T.: Kadın erkek ilişkisini bir kenara bıraktığında da tam doğruları yok insanın. Bizim kendi içimizde de o kadar büyük çelişkilerimiz var ki... O çelişkilerle yumak içinde bir başkasıyla birlikte olmaya çalışıyorsun. Evrenle uyumsuzuz zaten. Bir sürü alanda önümüze kerteler çıkıyor kadın erkek ilişkisinde. Belki bu işler başka karakterlerde, belki kentte olmayınca falan daha kolaydır. Belki de bu yüzyılın, 21. yüzyılın sorunları. Ama yine de 19. yüzyıl romanlarını oku Rus edebiyatında, Anna Karennina’da da şu anda aynı problemler var. Büyük ihtimalle 4000 sene evvel de vardı.

M.C.: Sadece belki insanların daha çok zamanı vardı karşısındakine ayıracak.

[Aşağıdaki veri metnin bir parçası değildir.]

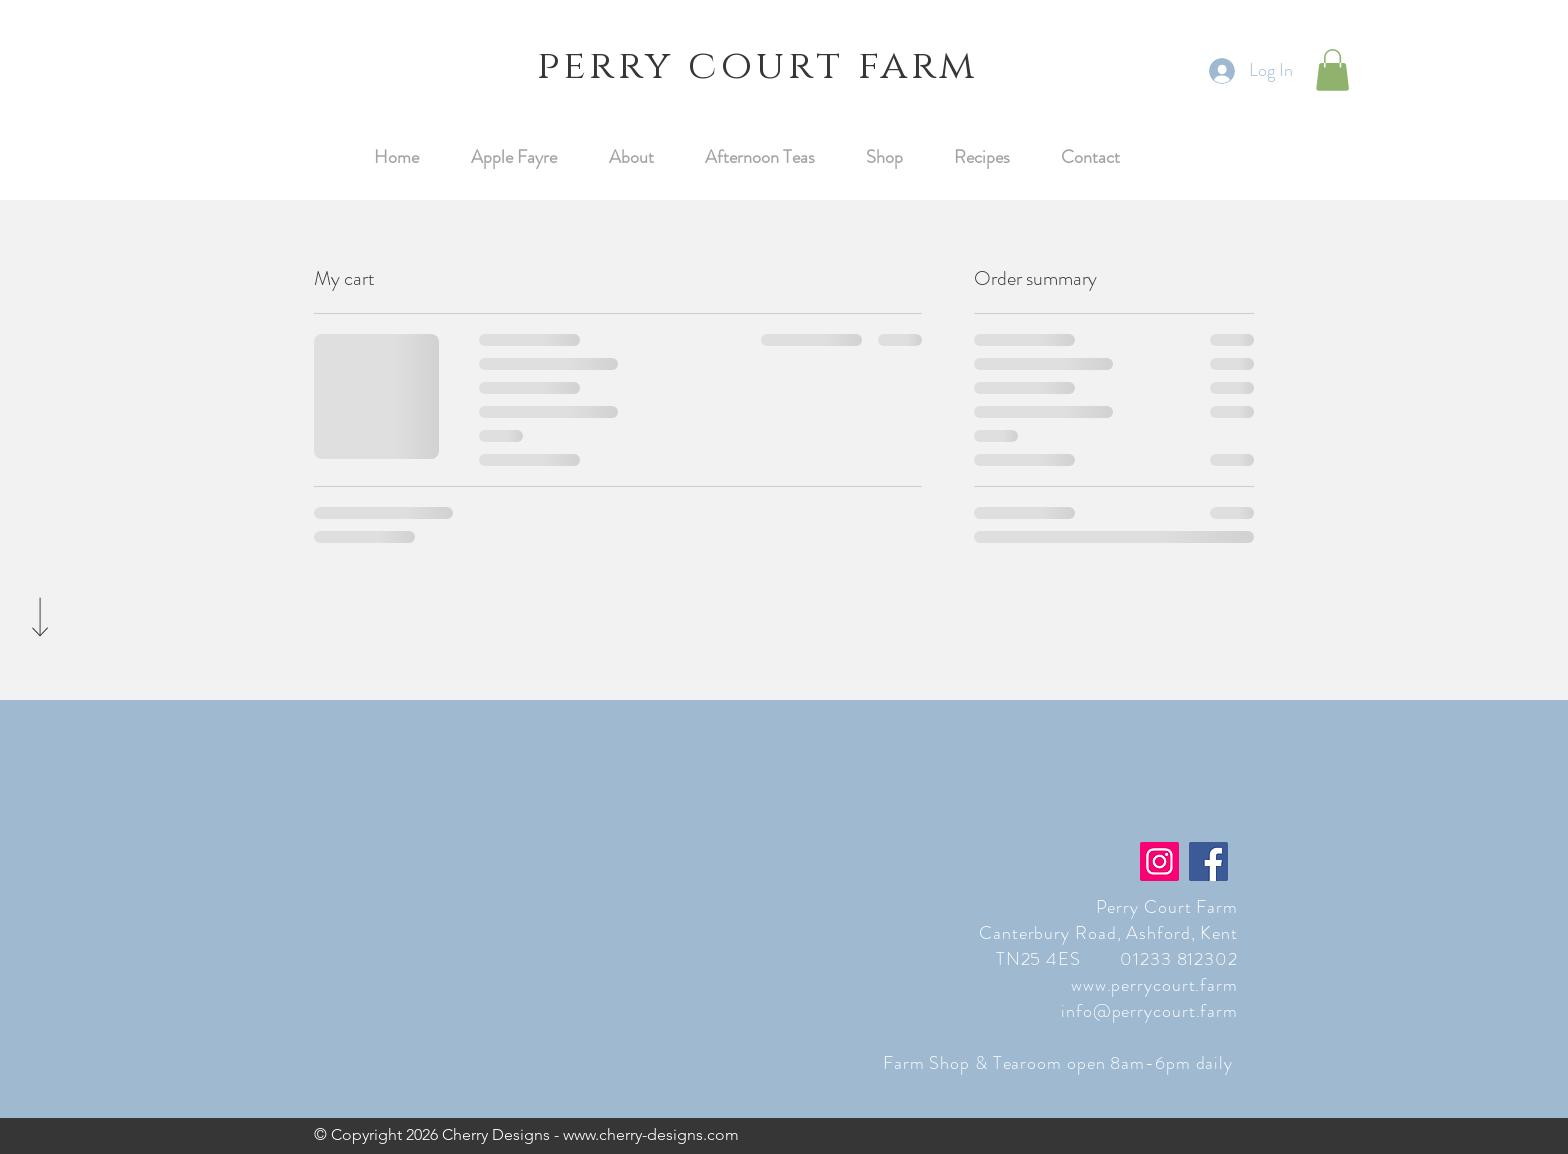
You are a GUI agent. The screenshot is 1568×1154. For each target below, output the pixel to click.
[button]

T.: Tabii... Zamanın yavaş aktığı zamanlarda insanların ömrü 30- 35 sene. Diyelim ki Ortaçağ’da. Fakat Ortaçağ’da büyük aşklar var. Diyelim ki 20 sene sürüyor. Hatta bunun 19 senesinde birbirini görmüyor insanlar. Öyle güzel şeyler var. İşte çağın ruhuna göre... Zamanın ruhu o kadar hızlı ki yavaşlatmak gerekiyor. Yavaşlatmak için de ben kendi kendime çareler bulmaya çalışıyorum. Diyorum ki; “Eğer bilmem nereye gidersem cep telefonumu, laptop’ımı almayayım. Üç tanecik kitap alayım, tatile gittiğim yerin fitness center’ı olmasın ki ‘Ben burada spor yapayım mı?’ diye düşünmeyeyim bile.” Ne olsun orada? Bir hamak olsun, güzel bir ağaç olsun, suya da bir şekilde bulaşacağımız bir yer olsun ara sıra. Ya göl olsun ya deniz olsun. O kadar... Yani ben zamanı yavaşlatma peşindeyim.

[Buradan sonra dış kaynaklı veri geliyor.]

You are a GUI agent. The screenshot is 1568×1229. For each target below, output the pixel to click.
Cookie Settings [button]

M.C.: O bahsettiğin aşklar şimdi yok değil mi?

T.: Ona izin yok artık. Yani sen istesen de yok artık. Gerçi şimdi zamanın ruhu böyle deyip de bütün suçu ona atmamak lazım. Tamam zamanın ruhu böyledir ama sen kendi küçük dünyanı kurabilirsin. Belki tek başına, belki iki kişi ile. İki kişi bir dünya anlamına gelebiliyor bazen. O iki kişilik dünyanı sen kurarsan, geri kalan şeylerden de fazla etkilenmezsen, o söylediğimiz belki de 20 senelik Ortaçağ aşklarına doğru gidilebilir.

M.C.: Bir de bazen elinden kaçırdığın oluyor, sonradan anlıyorsun…

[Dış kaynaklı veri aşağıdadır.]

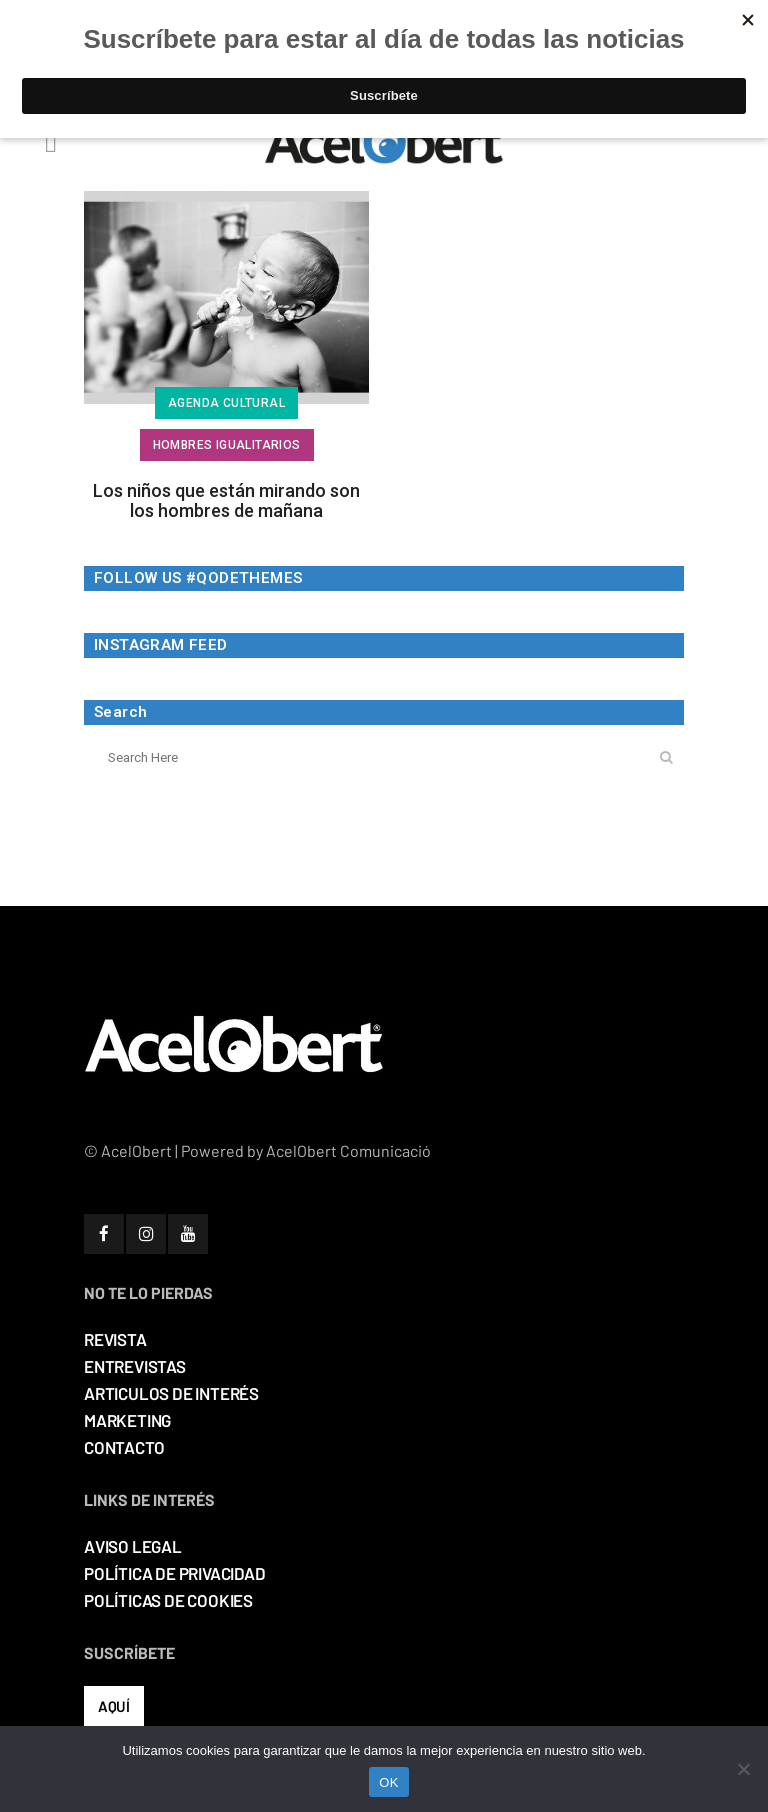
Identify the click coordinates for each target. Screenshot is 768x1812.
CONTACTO (124, 1447)
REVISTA (115, 1339)
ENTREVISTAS (135, 1366)
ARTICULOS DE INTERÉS (171, 1393)
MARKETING (127, 1420)
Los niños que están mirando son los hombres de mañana (226, 500)
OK (388, 1782)
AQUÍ (114, 1706)
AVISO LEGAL (133, 1546)
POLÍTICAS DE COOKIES (168, 1600)
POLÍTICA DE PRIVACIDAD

T.: Ozzy Osbourne’un bir röportajı var, orada çok güzel bir şey söylüyor; “İnsan böyle gerçekleri ve hataları öğrendiğinde hep geç oluyor.” “Keşke insan her şeyi bilerek doğsa ve hata yapmasa, gittikçe salaklaşsa” diyor. Yani salaktan zekiye doğru gitmenin veyahut tecrübe edinmenin hiçbir avantajı olmuyor ki. Tecrübe zaten hata sayesinde elde edilen bir şey. “Tersten olmalıydı bu gerçeklik olacaksa” diyor.

M.C.: O kadar enteresan olur muydu o zaman?

T.: Olmazdı tabii. Zaten o da imkân dahilinde değil. Oyunun zevki kalmazdı.

M.C.: Anlaşılamamak gibi bir derdin var mı?

T.: Sosyal bir ortamdasın. Karşındakilerin parametreleri veya ölçü birimleri seninkiyle aynı mı bilemiyorsun. Umut edeceğimiz şey doğru algılanmak ama bunun yüzde yüz olmayacağını da her zaman biliyoruz. Yapacağımız şey oturup ağlamak veya insanlara kendini doğru anlatmaya çalışmak olabilir, ama benim yöntemim o değil. Benim yöntemim şu; olduğum gibi olacağım, anlayan anlar anlamayan anlamaz. Yapabileceğimiz pek bir şey yok.

M.C.: Kompleksler ve korkular giriyor işin içine.

T.: Hiçbir zaman tam anlamıyla güçlü olamıyoruz zaten. Hepimizde kendini kanıtlama ve anlatma isteği var. İnsanlara değil, kendimizi kendimize de kanıtlamak istiyoruz. Ama yıllar geçtikçe şunu görüyoruz sadece; kendini pek fazla önemsemiyorsun, hatalarını görüyorsun. Oysa kendini hatalarınla da sevebilmek gerekiyor.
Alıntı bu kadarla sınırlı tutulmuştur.